══ Dataset records ══
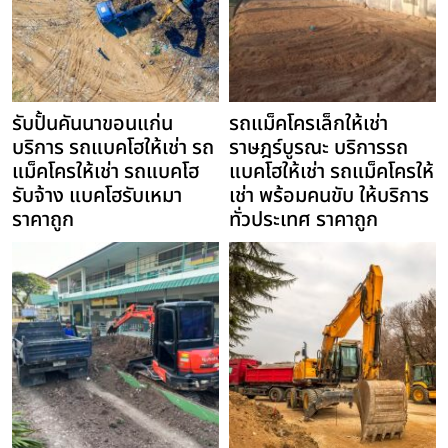
รับปั้นคันนาขอนแก่น
รถแม็คโครเล็กให้เช่า
บริการ รถแบคโฮให้เช่า รถ
ราษฎร์บูรณะ บริการรถ
แม็คโครให้เช่า รถแบคโฮ
แบคโฮให้เช่า รถแม็คโครให้
รับจ้าง แบคโฮรับเหมา
เช่า พร้อมคนขับ ให้บริการ
ราคาถูก
ทั่วประเทศ ราคาถูก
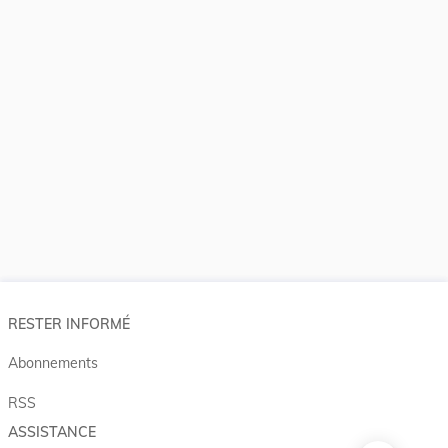
RESTER INFORMÉ
Abonnements
RSS
ASSISTANCE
═══
To do: Please retype the records above exactly, excluding every picture.

Output of the exercise:
รับปั้นคันนาขอนแก่น
รถแม็คโครเล็กให้เช่า
บริการ รถแบคโฮให้เช่า รถ
ราษฎร์บูรณะ บริการรถ
แม็คโครให้เช่า รถแบคโฮ
แบคโฮให้เช่า รถแม็คโครให้
รับจ้าง แบคโฮรับเหมา
เช่า พร้อมคนขับ ให้บริการ
ราคาถูก
ทั่วประเทศ ราคาถูก
RESTER INFORMÉ
Abonnements
RSS
ASSISTANCE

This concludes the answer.